The input |
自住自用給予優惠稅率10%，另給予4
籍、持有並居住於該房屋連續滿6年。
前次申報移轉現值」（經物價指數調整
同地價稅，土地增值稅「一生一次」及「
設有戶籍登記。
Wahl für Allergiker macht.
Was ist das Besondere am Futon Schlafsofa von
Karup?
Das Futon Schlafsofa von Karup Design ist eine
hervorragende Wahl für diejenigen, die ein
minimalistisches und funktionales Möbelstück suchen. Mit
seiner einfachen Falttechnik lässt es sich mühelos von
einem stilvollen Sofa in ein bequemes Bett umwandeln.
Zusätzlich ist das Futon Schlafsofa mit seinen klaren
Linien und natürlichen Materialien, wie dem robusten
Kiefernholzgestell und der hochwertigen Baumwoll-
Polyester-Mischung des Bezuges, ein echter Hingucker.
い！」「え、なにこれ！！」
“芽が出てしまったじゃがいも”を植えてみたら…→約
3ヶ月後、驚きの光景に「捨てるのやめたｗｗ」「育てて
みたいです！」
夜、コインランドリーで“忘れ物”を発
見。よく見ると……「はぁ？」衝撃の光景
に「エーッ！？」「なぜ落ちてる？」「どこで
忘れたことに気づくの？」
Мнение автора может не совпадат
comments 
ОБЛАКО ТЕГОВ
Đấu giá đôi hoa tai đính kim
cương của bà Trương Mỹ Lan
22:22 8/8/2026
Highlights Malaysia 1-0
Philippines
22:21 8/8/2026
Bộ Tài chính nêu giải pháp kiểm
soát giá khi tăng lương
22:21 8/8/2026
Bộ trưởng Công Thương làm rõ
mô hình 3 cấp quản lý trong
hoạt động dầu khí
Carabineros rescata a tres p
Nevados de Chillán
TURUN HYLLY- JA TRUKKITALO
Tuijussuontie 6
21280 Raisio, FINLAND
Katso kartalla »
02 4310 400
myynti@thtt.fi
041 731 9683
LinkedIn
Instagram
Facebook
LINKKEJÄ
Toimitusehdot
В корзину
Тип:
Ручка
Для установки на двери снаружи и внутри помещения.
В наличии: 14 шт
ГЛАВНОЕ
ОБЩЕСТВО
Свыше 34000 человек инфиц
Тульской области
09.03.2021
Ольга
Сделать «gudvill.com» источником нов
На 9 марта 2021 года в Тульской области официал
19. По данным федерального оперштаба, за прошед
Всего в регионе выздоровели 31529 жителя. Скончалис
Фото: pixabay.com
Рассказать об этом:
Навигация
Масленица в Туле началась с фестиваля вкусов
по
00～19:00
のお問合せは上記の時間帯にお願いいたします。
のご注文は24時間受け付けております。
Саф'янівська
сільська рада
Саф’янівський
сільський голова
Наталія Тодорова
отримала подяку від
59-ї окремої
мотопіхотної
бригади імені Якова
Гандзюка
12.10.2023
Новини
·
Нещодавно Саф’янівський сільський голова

What is needed | Please extract exactly, and only, the lines from the line containing "cương của bà Trương Mỹ Lan" through the last line of the records.

Answer box |
cương của bà Trương Mỹ Lan
22:22 8/8/2026
Highlights Malaysia 1-0
Philippines
22:21 8/8/2026
Bộ Tài chính nêu giải pháp kiểm
soát giá khi tăng lương
22:21 8/8/2026
Bộ trưởng Công Thương làm rõ
mô hình 3 cấp quản lý trong
hoạt động dầu khí
Carabineros rescata a tres p
Nevados de Chillán
TURUN HYLLY- JA TRUKKITALO
Tuijussuontie 6
21280 Raisio, FINLAND
Katso kartalla »
02 4310 400
myynti@thtt.fi
041 731 9683
LinkedIn
Instagram
Facebook
LINKKEJÄ
Toimitusehdot
В корзину
Тип:
Ручка
Для установки на двери снаружи и внутри помещения.
В наличии: 14 шт
ГЛАВНОЕ
ОБЩЕСТВО
Свыше 34000 человек инфиц
Тульской области
09.03.2021
Ольга
Сделать «gudvill.com» источником нов
На 9 марта 2021 года в Тульской области официал
19. По данным федерального оперштаба, за прошед
Всего в регионе выздоровели 31529 жителя. Скончалис
Фото: pixabay.com
Рассказать об этом:
Навигация
Масленица в Туле началась с фестиваля вкусов
по
00～19:00
のお問合せは上記の時間帯にお願いいたします。
のご注文は24時間受け付けております。
Саф'янівська
сільська рада
Саф’янівський
сільський голова
Наталія Тодорова
отримала подяку від
59-ї окремої
мотопіхотної
бригади імені Якова
Гандзюка
12.10.2023
Новини
·
Нещодавно Саф’янівський сільський голова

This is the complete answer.